I’ll concede that not all things that cause suffering are man created the fact is that he couldn’t create a plan that didn’t require suffering and still respected free will unless humans didn’t wish to cause suffering. I don’t think humans have this trait.
I don’t know Philip Zimbardo. I Googled him, but couldn’t find anything substantive, just that he’s a philosopher and author.
I agree that no one can do a perfect job. To err is human. But I also don’t believe that most of us, specifically those participating in this thread (or just reading it) would make the utter ham-fisted boners that God makes in the Bible. Like having to wipe out humanity with a flood, just because people were behaving according to their nature.
Why genocide? Why a flood? Why not…y’know…send a savior? Or, since it’s a do-over anyway, why not just make small, strategic alterations in human nature, to clean up the wickedness? It looks petulant, like a golfer bending his clubs over his knee because he sliced a shot. God is petty and whiny and far too dramatic, all through the OT (and a good part of the NT.)
I stand by my opinion; I wouldn’t have done a perfect job, but I definitely would have done a better job.
Zimbardo is not a philosopher. He is the psychologist who created the notorious Stanford Prison Experiment, in 1971. Here’s a documentary (YouTube link).
Quick summary: It’s a famous/infamous study of authority, and what happens when people have it, or are subjected to it. A group of college students were randomly assigned roles of guards or prisoners in a mock-up prison. The results were… interesting. Although very controversial.
A feature film was made about it recently, which, as far as I can tell, follows the real events very closely.

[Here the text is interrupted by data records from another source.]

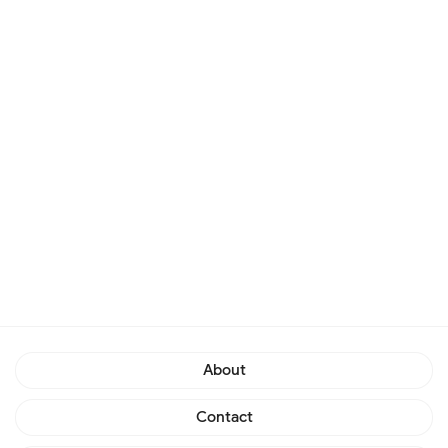
About
Contact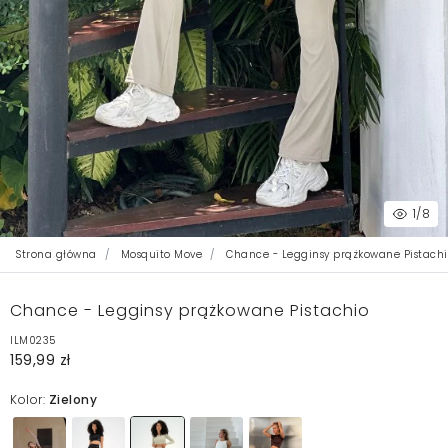
1
/8
Strona główna
Mosquito Move
Chance - Legginsy prążkowane Pistachi
Chance - Legginsy prążkowane Pistachio
ILM0235
159,99 zł
Kolor:
Zielony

Well worth watching.
Yes, we would if that experiment has any validity. These were college students with no ulterior motives who became animals when given great power over others.

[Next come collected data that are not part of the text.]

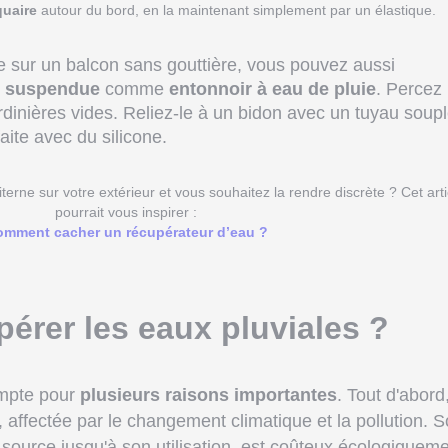
quaire
autour du bord, en la maintenant simplement par un élastique.
ie sur un balcon sans gouttière, vous pouvez aussi
re suspendue
comme
entonnoir à eau de pluie
. Percez
dinières vides. Reliez-le à un bidon avec un tuyau soupl
ite avec du silicone.
iterne sur votre extérieur et vous souhaitez la rendre discrète ? Cet arti
pourrait vous inspirer :
mment cacher un récupérateur d’eau ?
érer les eaux pluviales ?
ompte pour
plusieurs raisons importantes
. Tout d'abord
, affectée par le changement climatique et la pollution. 
 source jusqu'à son utilisation, est coûteux écologiqueme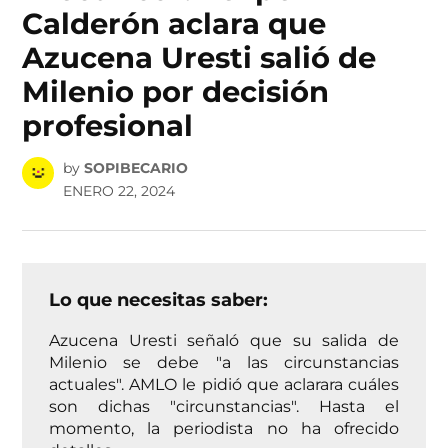
Calderón aclara que
Azucena Uresti salió de
Milenio por decisión
profesional
by
SOPIBECARIO
ENERO 22, 2024
Lo que necesitas saber:
Azucena Uresti señaló que su salida de
Milenio se debe "a las circunstancias
actuales". AMLO le pidió que aclarara cuáles
son dichas "circunstancias". Hasta el
momento, la periodista no ha ofrecido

We could use Lord Acton’s statement "“Power corrupts and absolute power corrupts absolutely”
Even God apparently ( to some ) is not immune to this law and if he is, we aren’t so I have no expectations that humans in general would be better at it.
He should have written the bible if he was concerned with how people viewed him. He didn’t and apparently he doesn’t.

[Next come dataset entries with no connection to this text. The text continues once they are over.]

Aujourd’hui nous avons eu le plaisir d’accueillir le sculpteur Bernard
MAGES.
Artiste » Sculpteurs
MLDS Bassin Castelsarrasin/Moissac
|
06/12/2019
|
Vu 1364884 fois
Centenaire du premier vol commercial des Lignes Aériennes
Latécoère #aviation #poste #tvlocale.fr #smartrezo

Playing devils advocate here the hypothetical only says that the christian prayed for help not being saved or anything. If he was a christian then even though it’s still an assumption it’s a safe assumption to make that he would have considered being taken from the fire directly to heaven as help.
And it’s a safe assumption to maked that if they found the charred remains of a body in the aftermath that particular prayer wasn’t answered, either. This bit about how God answers all prayers, but sometimes the answer is “no”?
Praying to a coin before flipping it will get you the same result…and the coin doesn’t come with a set of vague set of instructions, nor does a coin threaten your soul if you don’t worship it right.
There is also the theory that God is basically playing The Sims.
We’ve all done that, right? Everyone is at least somewhat familiar with the game? So, we know what it’s like. We love all our sims. Of course we do! We made them. Even the ugly and unpleasant ones we love, we designed them that way, after all. They are like our children. We love watching them live their little sim lives. We give them stuff, like houses and furniture from the most recent DLC. We mostly want them to be happy.
But, once in a while, it’s more fun to see what happens when one dies in a fire. Just for kicks. Or, to drown one in a pool. Even the cute sim children. It’s just hilarious to watch them squirm. Does that make us heartless? Does it make us sadistic psychopaths? Actually, maybe it does. But, come on, let’s admit it: We all do it. No Sims player doesn’t torture and murder their sims at least a little bit.
No, it’s not known whether the prayer was answered or not. The answer wasn’t please don’t let me burn in the fire. It was please help me and to a devout christian getting into heaven would indeed be help. Would it help you or me? Nope, but to a believer it would. Getting into heaven would trump surviving the fire. That’s the point of martyrdom.
I had been thinking of this earlier but it depresses me. I own every version of the Sims but I have never been able to kill a sim. No starving, drowning, electrocution nothing. I’ve seen a few sims die on accident and yes that was funny but I’d derive no pleasure from killing one. I wasn’t always like this. I’m not sure what’s wrong with me. I’m never the bad character in RPG’s either. I don’t think it’s wrong to be so but it makes me uncomfortable to do so. It feels wrong to me so I can’t do it. I know, I’m weird. SHRUG.
I stopped writing short stories too. I don’t enjoy putting them through what characters must endure.